Un beau voyage dans le temps et dans sa tête
Il est des livres qui deviennent des classiques du voyage, tel "L'usage du Monde" de Nicolas Bouvier, et le livre de Jacques Lacarrière "L'été grec" fait partie de ceux-ci.
Déçue par un livre que je venais de lire au sujet du Mont Athos, j'ai empoigné celui de Jacques Lacarrière, je l'ai lu d'un trait, et je ne pouvais pas rester sans en parler. Il est LE livre qu'il faut avoir lu pour comprendre la Grèce, les Grecs, ce qui fait la beauté et la particularité de ce pays, de sa culture et de sa ou plutôt ses langues, sans en cacher les aspects moins idylliques que le tourisme de masse actuel ne voit pas, ou peu.
Je me suis "offert le luxe" de lire ce livre dans une vieille édition, datant de 1975, époque de sa parution.
Photos en noir et blanc illustrant certains récits, couverture représentant un aspect en voie de disparition de ce qu'était la Grèce (dont les îles), quelques dessins émaillant le texte par-ci par là... Que du bonheur dans les mains.

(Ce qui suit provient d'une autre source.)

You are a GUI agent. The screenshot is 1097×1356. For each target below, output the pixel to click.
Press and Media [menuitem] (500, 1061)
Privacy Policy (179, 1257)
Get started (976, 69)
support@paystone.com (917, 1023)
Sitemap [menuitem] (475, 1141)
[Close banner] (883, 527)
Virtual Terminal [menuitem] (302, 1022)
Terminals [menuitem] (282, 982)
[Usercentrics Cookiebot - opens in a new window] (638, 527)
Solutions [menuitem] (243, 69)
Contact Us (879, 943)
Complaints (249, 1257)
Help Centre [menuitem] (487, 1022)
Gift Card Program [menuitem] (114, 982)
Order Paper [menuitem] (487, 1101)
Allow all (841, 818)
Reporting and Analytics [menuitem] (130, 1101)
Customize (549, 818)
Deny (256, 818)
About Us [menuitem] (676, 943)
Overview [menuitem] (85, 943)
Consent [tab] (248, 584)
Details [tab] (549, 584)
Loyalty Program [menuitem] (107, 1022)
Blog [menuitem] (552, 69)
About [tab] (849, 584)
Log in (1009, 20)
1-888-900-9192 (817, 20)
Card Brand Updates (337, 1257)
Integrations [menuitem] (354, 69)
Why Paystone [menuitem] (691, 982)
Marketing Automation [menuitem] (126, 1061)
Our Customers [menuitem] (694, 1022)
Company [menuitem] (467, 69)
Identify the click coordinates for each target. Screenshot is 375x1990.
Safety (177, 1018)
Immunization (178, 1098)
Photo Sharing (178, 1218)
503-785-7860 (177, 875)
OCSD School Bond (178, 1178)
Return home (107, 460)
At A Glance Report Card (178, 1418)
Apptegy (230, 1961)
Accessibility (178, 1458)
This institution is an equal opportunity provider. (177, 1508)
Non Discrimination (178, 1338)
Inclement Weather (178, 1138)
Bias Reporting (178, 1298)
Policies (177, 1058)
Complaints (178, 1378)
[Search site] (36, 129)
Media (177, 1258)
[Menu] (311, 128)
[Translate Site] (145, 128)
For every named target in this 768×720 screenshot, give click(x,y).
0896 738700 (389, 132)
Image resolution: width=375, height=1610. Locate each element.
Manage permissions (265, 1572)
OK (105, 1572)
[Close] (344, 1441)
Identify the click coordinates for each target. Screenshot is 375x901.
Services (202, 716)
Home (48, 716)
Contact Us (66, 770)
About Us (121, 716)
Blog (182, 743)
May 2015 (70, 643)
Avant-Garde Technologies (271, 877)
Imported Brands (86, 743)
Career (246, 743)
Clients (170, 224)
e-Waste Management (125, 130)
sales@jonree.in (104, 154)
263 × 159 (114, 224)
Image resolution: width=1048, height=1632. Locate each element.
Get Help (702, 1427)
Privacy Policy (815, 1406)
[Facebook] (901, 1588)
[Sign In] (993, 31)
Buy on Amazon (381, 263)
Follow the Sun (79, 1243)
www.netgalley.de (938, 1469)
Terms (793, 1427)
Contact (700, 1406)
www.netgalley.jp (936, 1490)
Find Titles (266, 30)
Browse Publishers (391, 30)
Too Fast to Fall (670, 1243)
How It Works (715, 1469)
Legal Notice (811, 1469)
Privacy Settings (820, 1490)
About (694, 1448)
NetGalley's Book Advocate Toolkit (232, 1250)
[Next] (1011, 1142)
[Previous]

Je suis repartie par la pensée dans les deux décennies d'après la seconde guerre mondiale, époque pendant laquelle Jacques Lacarrière a effectué tous ses voyages en Grèce - le coup d'état des colonels, en 1967, mettra un terme à ses escapades annuelles en Grèce -, et dont il a fait le récit a posteriori dans le milieu des années 70.
Cela m'a rappelé ce que j'avais vu lors de mes premiers voyages dans les îles grecques il y a plus de 30 ans. Aie aie aie, ça ne me rajeunit pas, mais j'ai pu constater combien les choses avaient changé pendant tout ce temps écoulé. Les commandes que l'on allait passer directement à la cuisine dans les tavernes, car il n'y avait pas encore de menus (au moins on avait vu avant ce qu'on allait manger...), les bateaux hors d'âge qui desservaient les îles et dont on se demandaient comment ils arrivaient encore à flotter avec toute la rouille de leur coque, les passagers grecs entassés sur les ponts assis sur des tapis (qu'ils avaient apportés avec eux pour améliorer leurs conditions de voyage), toute la smala installée avec les valises, les sacs, les paniers de provisions, et qui caquetait bruyamment (à cette époque, pas si lointaine, les touristes n'étaient pas en majorité, on se fondait dans la masse...), les hébergements chez l'habitant pour trois fois rien, sur la terrasse pour les moins "fortunés", qui permettaient à qui avait envie de voyager sans gros moyens financiers de le faire quand même (pas de piscine individuelle ni de transat devant la chambre, évidemment...).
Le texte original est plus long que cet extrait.